I’m Daniel Cownden a PhD student here at Queen’s doing my thesis on evolutionary game theory. This is the math 339 coursepage, if you’re looking for my website it’s here. I’m glad you are taking this course. Hopefully through it you will come to know a collection of beautiful ideas commonly referred to as evolutionary game theory. I have plans centered around the assignments and final project which I hope will make this course not just about mathematical theory but also about how to see that theory embedded in the world. Also some of the assignments are just going to be straight up fun.
Topics Covered
Each number is roughly a week of lectures
1 Introduction to game theory, what is a game, how do you write a game down, and what is a Nash Equilibrium
2 Equivalent and Dominated Strategies
3 Pareto optimality, continuous strategies, and games where nature moves
4 Mixed Strategies
5 Sub-games and bargaining games
6 Evolutionary games and evolutionary stable strategies (ESS)
7 Crash course in dynamical system
8 Replicator dynamics relating ESS to dynamical systems
Story the Topics Tell
Games are useful models!
The Nash equilibrium predicts behaviour!
but only sometimes…
under potentially unreasonable assumptions.

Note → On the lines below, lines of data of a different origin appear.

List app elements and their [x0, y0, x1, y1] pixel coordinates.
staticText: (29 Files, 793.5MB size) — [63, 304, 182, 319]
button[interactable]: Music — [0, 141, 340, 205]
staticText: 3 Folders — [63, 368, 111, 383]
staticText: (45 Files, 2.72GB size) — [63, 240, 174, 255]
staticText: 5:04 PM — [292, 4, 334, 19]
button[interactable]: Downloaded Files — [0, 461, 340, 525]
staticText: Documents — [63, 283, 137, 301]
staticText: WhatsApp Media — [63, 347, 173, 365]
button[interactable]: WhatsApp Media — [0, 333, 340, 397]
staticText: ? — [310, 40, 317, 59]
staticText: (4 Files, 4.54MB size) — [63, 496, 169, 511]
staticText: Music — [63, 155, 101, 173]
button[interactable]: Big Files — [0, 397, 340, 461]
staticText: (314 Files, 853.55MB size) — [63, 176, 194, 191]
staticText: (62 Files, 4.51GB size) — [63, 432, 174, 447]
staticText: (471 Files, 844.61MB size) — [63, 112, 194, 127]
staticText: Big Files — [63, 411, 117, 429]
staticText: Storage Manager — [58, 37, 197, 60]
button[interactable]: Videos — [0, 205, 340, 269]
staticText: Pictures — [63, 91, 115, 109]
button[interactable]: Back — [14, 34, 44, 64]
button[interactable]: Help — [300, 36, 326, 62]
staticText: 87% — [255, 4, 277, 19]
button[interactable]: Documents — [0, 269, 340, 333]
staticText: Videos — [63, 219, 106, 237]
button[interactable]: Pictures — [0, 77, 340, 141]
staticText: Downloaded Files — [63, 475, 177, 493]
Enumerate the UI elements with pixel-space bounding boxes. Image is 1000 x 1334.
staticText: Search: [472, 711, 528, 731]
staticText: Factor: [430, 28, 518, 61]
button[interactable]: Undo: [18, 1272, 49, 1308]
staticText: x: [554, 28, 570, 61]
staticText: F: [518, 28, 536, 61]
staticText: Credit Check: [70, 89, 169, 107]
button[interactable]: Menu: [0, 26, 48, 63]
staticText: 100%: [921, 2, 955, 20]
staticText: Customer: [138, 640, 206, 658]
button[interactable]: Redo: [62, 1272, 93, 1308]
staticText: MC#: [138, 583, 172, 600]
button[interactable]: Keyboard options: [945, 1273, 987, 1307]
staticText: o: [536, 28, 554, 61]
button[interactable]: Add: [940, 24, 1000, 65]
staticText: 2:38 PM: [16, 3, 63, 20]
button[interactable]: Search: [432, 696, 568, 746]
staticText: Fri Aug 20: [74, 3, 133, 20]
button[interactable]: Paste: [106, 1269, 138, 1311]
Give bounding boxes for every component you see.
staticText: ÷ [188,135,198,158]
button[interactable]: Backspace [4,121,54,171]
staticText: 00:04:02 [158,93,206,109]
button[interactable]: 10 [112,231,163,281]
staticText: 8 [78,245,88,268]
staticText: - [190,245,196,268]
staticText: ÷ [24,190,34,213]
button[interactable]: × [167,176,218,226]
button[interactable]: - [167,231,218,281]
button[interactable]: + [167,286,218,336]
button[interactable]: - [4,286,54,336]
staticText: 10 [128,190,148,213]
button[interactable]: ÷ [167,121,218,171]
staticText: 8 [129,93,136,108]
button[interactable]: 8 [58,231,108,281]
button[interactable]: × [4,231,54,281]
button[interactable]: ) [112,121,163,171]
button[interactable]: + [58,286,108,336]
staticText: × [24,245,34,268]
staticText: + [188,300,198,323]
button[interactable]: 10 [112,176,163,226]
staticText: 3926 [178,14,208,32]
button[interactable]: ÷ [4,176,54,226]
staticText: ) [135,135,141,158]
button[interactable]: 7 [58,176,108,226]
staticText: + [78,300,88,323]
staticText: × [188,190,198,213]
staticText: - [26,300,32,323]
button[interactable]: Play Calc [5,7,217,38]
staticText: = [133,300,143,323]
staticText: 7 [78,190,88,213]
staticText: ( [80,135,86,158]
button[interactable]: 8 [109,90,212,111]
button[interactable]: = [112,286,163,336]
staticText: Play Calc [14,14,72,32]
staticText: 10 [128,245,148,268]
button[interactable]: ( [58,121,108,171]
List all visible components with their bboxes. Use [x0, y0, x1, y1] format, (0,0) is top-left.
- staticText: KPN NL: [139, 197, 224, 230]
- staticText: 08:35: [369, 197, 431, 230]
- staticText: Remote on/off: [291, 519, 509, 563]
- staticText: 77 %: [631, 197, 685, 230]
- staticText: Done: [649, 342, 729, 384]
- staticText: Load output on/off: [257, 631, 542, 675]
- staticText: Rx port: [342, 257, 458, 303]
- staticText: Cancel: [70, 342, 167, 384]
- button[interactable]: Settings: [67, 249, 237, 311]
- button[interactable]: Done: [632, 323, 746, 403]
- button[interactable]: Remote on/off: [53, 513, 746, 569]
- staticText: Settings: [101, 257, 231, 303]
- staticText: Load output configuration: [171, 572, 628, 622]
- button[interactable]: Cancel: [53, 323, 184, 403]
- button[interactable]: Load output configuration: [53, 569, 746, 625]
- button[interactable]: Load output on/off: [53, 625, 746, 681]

We can make different possibly more reasonable assumptions in an evolutionary setting.
Evolution and Game Theory a match made in heaven!
Text Book
Currently most game theory texts are deeply embedded in an economic framework. While many of these texts are good I don’t find them suitable for an undergraduate math course. To that end we will be working with some notes that the previous instructors of the course and I have developed over the past few years. They will be available for free download from this website. So in short you don’t need to worry about a text book.